The official policy of the US been to support the Oslo idea of a two-state solution and one would think that as one of Israel’s most important allies it should have been able to move the process forward: “This year America is supplying Israel with $3.9bn in aid, almost all of it military assistance; Israel is the largest cumulative recipient of American aid, at $146bn, since the second world war.” Additionally, the Biden Administration approved $735 million in precision-guided weapons to Israel on 5 May. All that assistance, however, does not seem to have any effect on Israeli policy toward the Occupied Territories. The Israeli government continues to support an active settler movement on the very land it was supposed to return to the Palestinian Authority.
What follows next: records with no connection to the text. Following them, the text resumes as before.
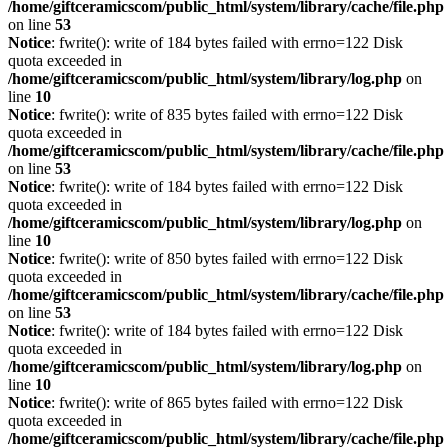
/home/giftceramicscom/public_html/system/library/cache/file.php
on line
53
Notice
: fwrite(): write of 184 bytes failed with errno=122 Disk
quota exceeded in
/home/giftceramicscom/public_html/system/library/log.php
on
line
10
Notice
: fwrite(): write of 835 bytes failed with errno=122 Disk
quota exceeded in
/home/giftceramicscom/public_html/system/library/cache/file.php
on line
53
Notice
: fwrite(): write of 184 bytes failed with errno=122 Disk
quota exceeded in
/home/giftceramicscom/public_html/system/library/log.php
on
line
10
Notice
: fwrite(): write of 850 bytes failed with errno=122 Disk
quota exceeded in
/home/giftceramicscom/public_html/system/library/cache/file.php
on line
53
Notice
: fwrite(): write of 184 bytes failed with errno=122 Disk
quota exceeded in
/home/giftceramicscom/public_html/system/library/log.php
on
line
10
Notice
: fwrite(): write of 865 bytes failed with errno=122 Disk
quota exceeded in
/home/giftceramicscom/public_html/system/library/cache/file.php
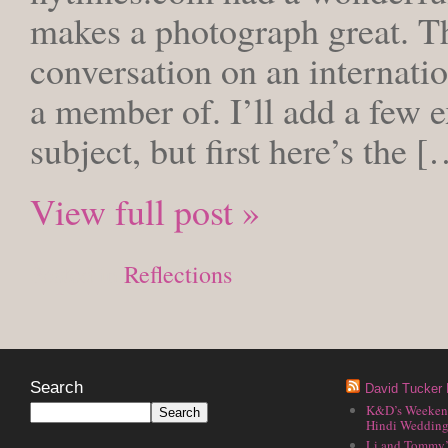
makes a photograph great. Th
conversation on an internati
a member of. I’ll add a few e
subject, but first here’s the 
View full post »
Posted in
Reflections
Search
David Tucker 
K&D’s Weekend 
Hindi Wedding
Li and Tommy’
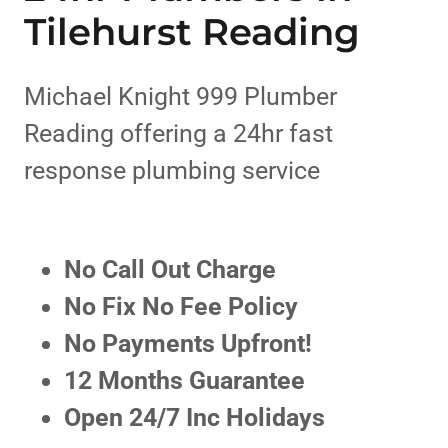
Tilehurst Reading
Michael Knight 999 Plumber
Reading offering a 24hr fast
response plumbing service
No Call Out Charge
No Fix No Fee Policy
No Payments Upfront!
12 Months Guarantee
Open 24/7 Inc Holidays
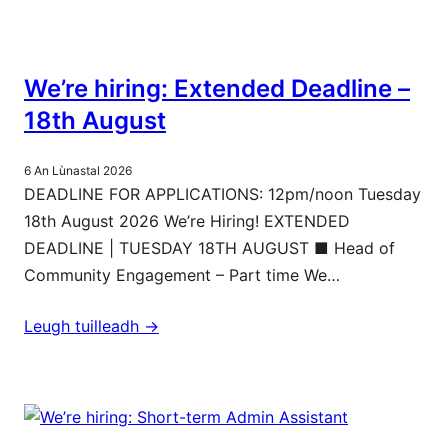
We’re hiring: Extended Deadline –
18th August
6 An Lùnastal 2026
DEADLINE FOR APPLICATIONS: 12pm/noon Tuesday
18th August 2026 We’re Hiring! EXTENDED
DEADLINE | TUESDAY 18TH AUGUST ■ Head of
Community Engagement – Part time We…
Leugh tuilleadh ->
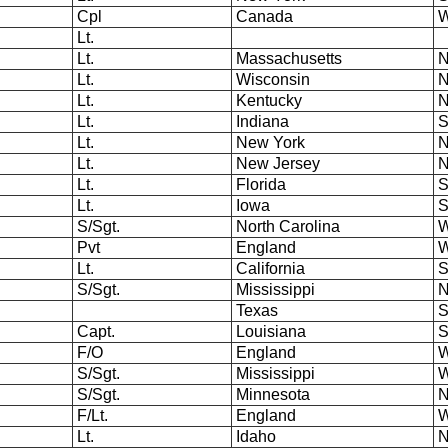
Cpl
Canada
W
Lt.
Lt.
Massachusetts
N
Lt.
Wisconsin
N
Lt.
Kentucky
N
Lt.
Indiana
S
Lt.
New York
N
Lt.
New Jersey
N
Lt.
Florida
S
Lt.
Iowa
S
S/Sgt.
North Carolina
W
Pvt
England
W
Lt.
California
S
S/Sgt.
Mississippi
N
Texas
S
Capt.
Louisiana
S
F/O
England
W
S/Sgt.
Mississippi
W
S/Sgt.
Minnesota
N
F/Lt.
England
W
Lt.
Idaho
N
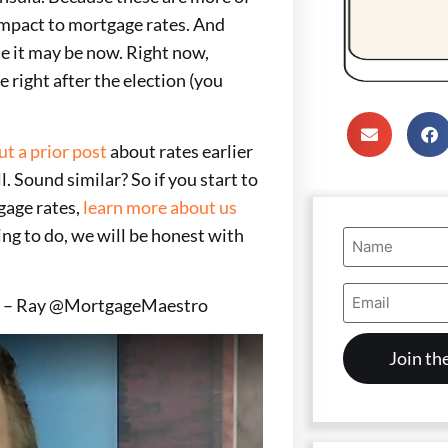
 impact to mortgage rates. And
me it may be now. Right now,
e right after the election (you
ut a prior post
about rates earlier
l. Sound similar? So if you start to
gage rates,
learn more about us
ing to do, we will be honest with
Name
(Required)
Email
es! – Ray @MortgageMaestro
Address
(Required)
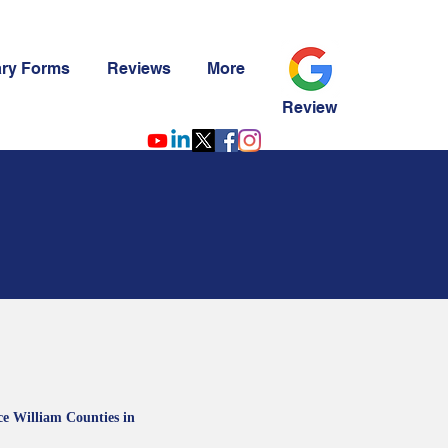
ary Forms
Reviews
More
Review
ce William Counties in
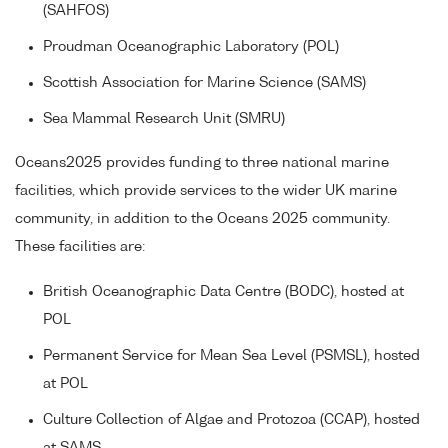
(SAHFOS)
Proudman Oceanographic Laboratory (POL)
Scottish Association for Marine Science (SAMS)
Sea Mammal Research Unit (SMRU)
Oceans2025 provides funding to three national marine
facilities, which provide services to the wider UK marine
community, in addition to the Oceans 2025 community.
These facilities are:
British Oceanographic Data Centre (BODC), hosted at
POL
Permanent Service for Mean Sea Level (PSMSL), hosted
at POL
Culture Collection of Algae and Protozoa (CCAP), hosted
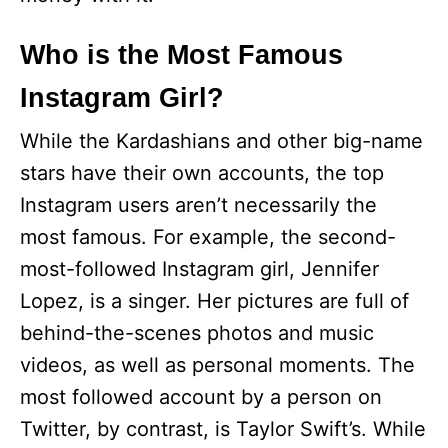
Who is the Most Famous
Instagram Girl?
While the Kardashians and other big-name
stars have their own accounts, the top
Instagram users aren’t necessarily the
most famous. For example, the second-
most-followed Instagram girl, Jennifer
Lopez, is a singer. Her pictures are full of
behind-the-scenes photos and music
videos, as well as personal moments. The
most followed account by a person on
Twitter, by contrast, is Taylor Swift’s. While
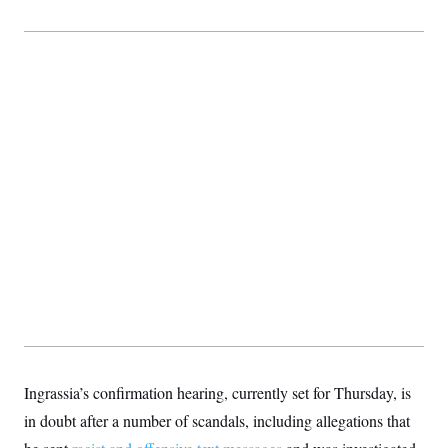
Ingrassia’s confirmation hearing, currently set for Thursday, is
in doubt after a number of scandals, including allegations that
It is long past time for the US to reassess its relationship to Israel. Israel is a sovereign state that can pursue whatever foreign policy it believes serves its interests. But the foreign policy of the Netanyahu government is in no way consistent with the interests of the US (one can also demonstrate that discrepancy in the attitudes toward the reinstatement of the nuclear agreement with Iran which the US supports and Israel opposes). The foreign policy of the Netanyahu government appears to be the full colonization of the West Bank and the complete submission of the Gaza Strip to Israeli military control. Those outcomes are not in the interests of the US nor are they in the interests of a democratic Israel. The US should end all economic and military assistance to Israel until it makes a serious and credible effort to implement a viable two-state solution.

Right now, the US is refusing to demand a cease-fire in the conflict. Instead, it merely suggests that Israel and Hamas should support a cease-fire. Its self-imposed impotence in the face of this humanitarian crisis is pathetic.